> [What the exercise asks]: Write out all the data again, exactly as shown.

Items from a data source
========
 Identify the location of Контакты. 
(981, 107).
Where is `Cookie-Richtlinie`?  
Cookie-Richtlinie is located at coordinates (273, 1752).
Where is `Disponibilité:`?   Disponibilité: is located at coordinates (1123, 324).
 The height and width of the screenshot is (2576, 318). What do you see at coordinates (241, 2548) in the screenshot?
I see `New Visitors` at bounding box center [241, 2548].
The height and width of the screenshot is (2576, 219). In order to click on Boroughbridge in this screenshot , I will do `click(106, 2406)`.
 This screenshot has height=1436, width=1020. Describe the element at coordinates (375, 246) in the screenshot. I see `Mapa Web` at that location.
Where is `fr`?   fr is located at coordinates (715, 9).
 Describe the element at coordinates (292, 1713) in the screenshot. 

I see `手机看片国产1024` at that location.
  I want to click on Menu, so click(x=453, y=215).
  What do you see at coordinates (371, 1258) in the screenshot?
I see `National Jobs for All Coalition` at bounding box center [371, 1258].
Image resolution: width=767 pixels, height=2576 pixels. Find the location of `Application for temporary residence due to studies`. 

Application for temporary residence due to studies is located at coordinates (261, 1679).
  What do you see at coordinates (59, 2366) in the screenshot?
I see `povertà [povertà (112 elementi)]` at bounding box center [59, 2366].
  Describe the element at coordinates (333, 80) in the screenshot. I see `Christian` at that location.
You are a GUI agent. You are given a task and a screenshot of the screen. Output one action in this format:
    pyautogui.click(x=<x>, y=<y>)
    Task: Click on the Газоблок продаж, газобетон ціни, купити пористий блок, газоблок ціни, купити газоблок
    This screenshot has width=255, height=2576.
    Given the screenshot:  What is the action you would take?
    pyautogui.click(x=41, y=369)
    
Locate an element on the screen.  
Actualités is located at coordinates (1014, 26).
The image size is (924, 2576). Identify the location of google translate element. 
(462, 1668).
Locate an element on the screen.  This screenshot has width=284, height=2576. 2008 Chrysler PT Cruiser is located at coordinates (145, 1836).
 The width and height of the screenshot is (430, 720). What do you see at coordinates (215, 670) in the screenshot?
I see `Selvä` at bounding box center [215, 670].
========
> [Answer for this exercise]:
 Identify the location of Контакты. 
(981, 107).
Where is `Cookie-Richtlinie`?  
Cookie-Richtlinie is located at coordinates (273, 1752).
Where is `Disponibilité:`?   Disponibilité: is located at coordinates (1123, 324).
 The height and width of the screenshot is (2576, 318). What do you see at coordinates (241, 2548) in the screenshot?
I see `New Visitors` at bounding box center [241, 2548].
The height and width of the screenshot is (2576, 219). In order to click on Boroughbridge in this screenshot , I will do `click(106, 2406)`.
 This screenshot has height=1436, width=1020. Describe the element at coordinates (375, 246) in the screenshot. I see `Mapa Web` at that location.
Where is `fr`?   fr is located at coordinates (715, 9).
 Describe the element at coordinates (292, 1713) in the screenshot. 

I see `手机看片国产1024` at that location.
  I want to click on Menu, so click(x=453, y=215).
  What do you see at coordinates (371, 1258) in the screenshot?
I see `National Jobs for All Coalition` at bounding box center [371, 1258].
Image resolution: width=767 pixels, height=2576 pixels. Find the location of `Application for temporary residence due to studies`. 

Application for temporary residence due to studies is located at coordinates (261, 1679).
  What do you see at coordinates (59, 2366) in the screenshot?
I see `povertà [povertà (112 elementi)]` at bounding box center [59, 2366].
  Describe the element at coordinates (333, 80) in the screenshot. I see `Christian` at that location.
You are a GUI agent. You are given a task and a screenshot of the screen. Output one action in this format:
    pyautogui.click(x=<x>, y=<y>)
    Task: Click on the Газоблок продаж, газобетон ціни, купити пористий блок, газоблок ціни, купити газоблок
    This screenshot has width=255, height=2576.
    Given the screenshot:  What is the action you would take?
    pyautogui.click(x=41, y=369)
    
Locate an element on the screen.  
Actualités is located at coordinates (1014, 26).
The image size is (924, 2576). Identify the location of google translate element. 
(462, 1668).
Locate an element on the screen.  This screenshot has width=284, height=2576. 2008 Chrysler PT Cruiser is located at coordinates (145, 1836).
 The width and height of the screenshot is (430, 720). What do you see at coordinates (215, 670) in the screenshot?
I see `Selvä` at bounding box center [215, 670].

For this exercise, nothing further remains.